A new preprint is out, on “Compromise Solutions for Robust Combinatorial Optimization with Variable-Sized Uncertainty”. It uses a similar setting as our previous paper on variable-sized uncertainty, by assuming that only the shape of the uncertainty set is known, but not its size. But instead of finding a set of candidate robust solutions, we consider the problem of finding a single solution, that performs well over all possible uncertainty set sizes.

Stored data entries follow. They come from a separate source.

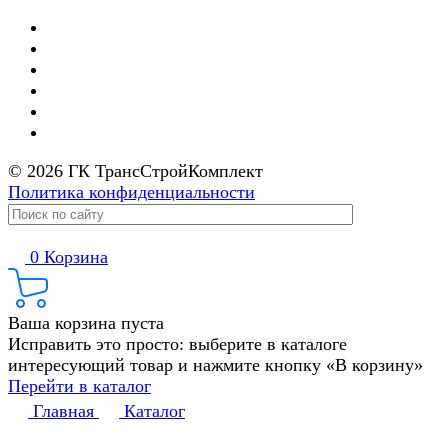
© 2026 ГК ТрансСтройКомплект
Политика конфиденциальности
0
Корзина
Ваша корзина пуста
Исправить это просто: выберите в каталоге
интересующий товар и нажмите кнопку «В корзину»
Перейти в каталог
Главная
Каталог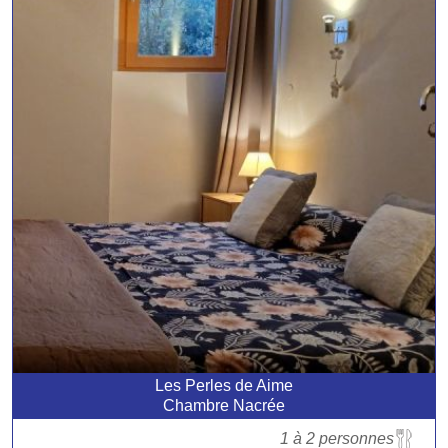
Les Perles de Aime
Chambre Nacrée
1 à 2 personnes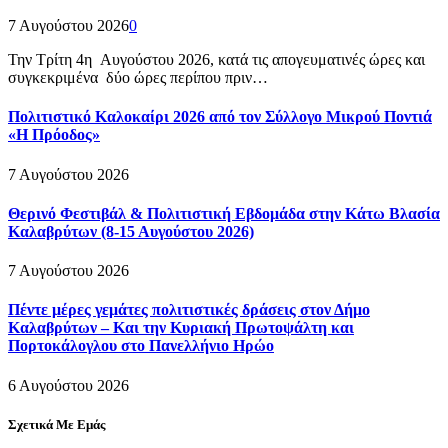
7 Αυγούστου 2026
0
Την Τρίτη 4η Αυγούστου 2026, κατά τις απογευματινές ώρες και
συγκεκριμένα δύο ώρες περίπου πριν…
Πολιτιστικό Καλοκαίρι 2026 από τον Σύλλογο Μικρού Ποντιά
«Η Πρόοδος»
7 Αυγούστου 2026
Θερινό Φεστιβάλ & Πολιτιστική Εβδομάδα στην Κάτω Βλασία
Καλαβρύτων (8-15 Αυγούστου 2026)
7 Αυγούστου 2026
Πέντε μέρες γεμάτες πολιτιστικές δράσεις στον Δήμο
Καλαβρύτων – Και την Κυριακή Πρωτοψάλτη και
Πορτοκάλογλου στο Πανελλήνιο Ηρώο
6 Αυγούστου 2026
Σχετικά Με Εμάς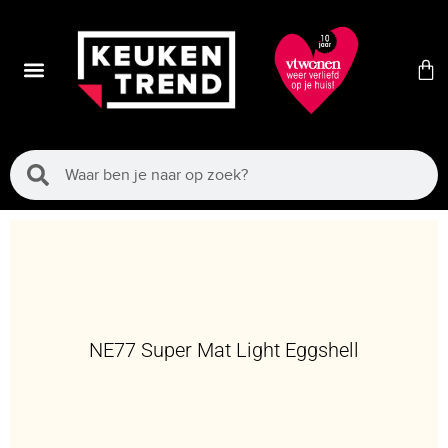
NE77 Super Mat Light Eggshell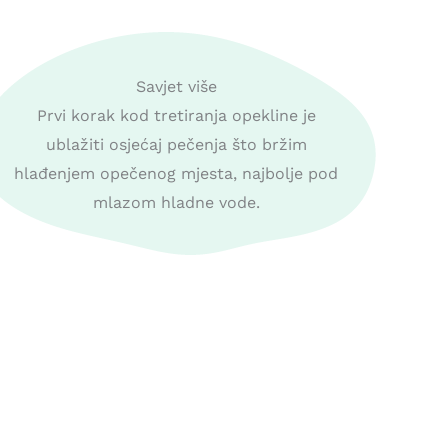
Savjet više
Prvi korak kod tretiranja opekline je
ublažiti osjećaj pečenja što bržim
hlađenjem opečenog mjesta, najbolje pod
mlazom hladne vode.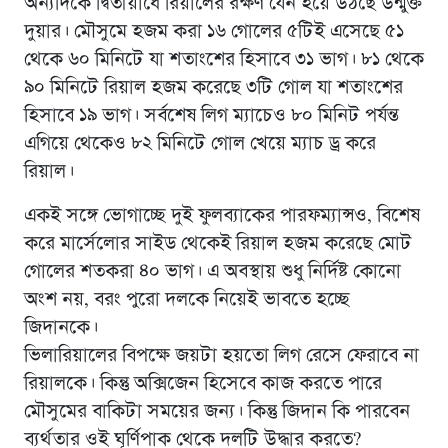
অন্যদিকে দ্বিতীয়ার্ধে রিয়ালের রক্ষণ যেন হয়ে উঠছে উন্মুক্ত
দুয়ার। মৌসুমে হজম করা ১৬ গোলের ৫টিই এসেছে ৫১
থেকে ৬০ মিনিটে যা শতাংশের হিসাবে ৩১ ভাগ। ৮১ থেকে
৯০ মিনিটে রিয়াল হজম করেছে ৩টি গোল যা শতাংশের
হিসাবে ১৯ ভাগ। সর্বশেষ লিগ ম্যাচেও ৮০ মিনিট পর্যন্ত
এগিয়ে থেকেও ৮২ মিনিটে গোল খেয়ে ম্যাচ ড্র করে
রিয়াল।
একই সঙ্গে ভোগাচ্ছে দুই ফুলব্যাকের পারফম্যান্সও, বিশেষ
করে মার্সেলোর সাইড থেকেই রিয়াল হজম করেছে মোট
গোলের শতকরা ৪০ ভাগ। এ অবস্থায় শুধু নির্দিষ্ট কোনো
অংশ নয়, বরং পুরো দলকে নিয়েই ভাবতে হচ্ছে
জিদানকে।
ভিলারিয়ালের বিপক্ষে জয়টা হয়তো লিগ রেসে ফেরাবে না
রিয়ালকে। কিন্তু অক্সিজেন হিসেবে কাজ করতে পারে
মৌসুমের বাকিটা সময়ের জন্য। কিন্তু জিদান কি পারবেন
ব্যর্থতার ওই ঘূর্ণিপাক থেকে দলটি উদ্ধার করতে?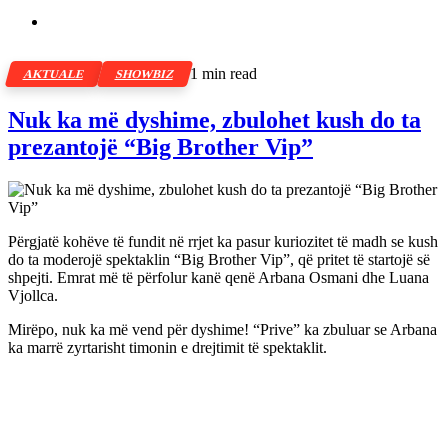
1 min read
AKTUALE
SHOWBIZ
Nuk ka më dyshime, zbulohet kush do ta
prezantojë “Big Brother Vip”
Përgjatë kohëve të fundit në rrjet ka pasur kuriozitet të madh se kush
do ta moderojë spektaklin “Big Brother Vip”, që pritet të startojë së
shpejti. Emrat më të përfolur kanë qenë Arbana Osmani dhe Luana
Vjollca.
Mirëpo, nuk ka më vend për dyshime! “Prive” ka zbuluar se Arbana
ka marrë zyrtarisht timonin e drejtimit të spektaklit.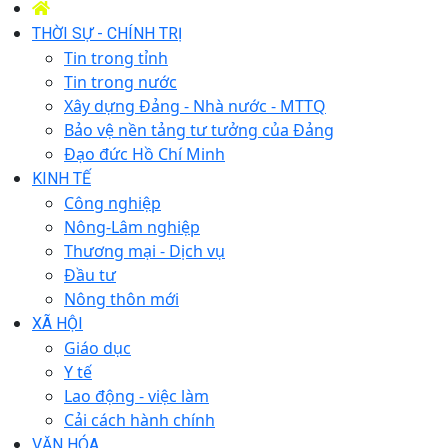
THỜI SỰ - CHÍNH TRỊ
Tin trong tỉnh
Tin trong nước
Xây dựng Đảng - Nhà nước - MTTQ
Bảo vệ nền tảng tư tưởng của Đảng
Đạo đức Hồ Chí Minh
KINH TẾ
Công nghiệp
Nông-Lâm nghiệp
Thương mại - Dịch vụ
Đầu tư
Nông thôn mới
XÃ HỘI
Giáo dục
Y tế
Lao động - việc làm
Cải cách hành chính
VĂN HÓA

For min-max robustness, this problem can be solved quite efficiently by reformulating it as a single min-max problem for an uncertainty set of specific size. For min-max regret, however, things may get complicated, as the regret of a fixed solutions is a piecewise-linear function in the size of the uncertainty. We present general solution algorithms for this case, and consider the computational complexity for some classic combinatorial problems.
Here is the abstract:
In classic robust optimization, it is assumed that a set of possible parameter realizations, the uncertainty set, is modeled in a previous step and part of the input. As recent work has shown, finding the most suitable uncertainty set is in itself already a difficult task. We consider robust problems where the uncertainty set is not completely defined. Only the shape is known, but not its size. Such a setting is known as variable-sized uncertainty.
In this work we present an approach how to find a single robust solution, that performs well on average over all possible uncertainty set sizes. We demonstrate that this approach can be solved efficiently for min-max robust optimization, but is more involved in the case of min-max regret, where positive and negative complexity results for the selection problem, the minimum spanning tree problem, and the shortest path problem are provided. We introduce an iterative solution procedure, and evaluate its performance in an experimental comparison.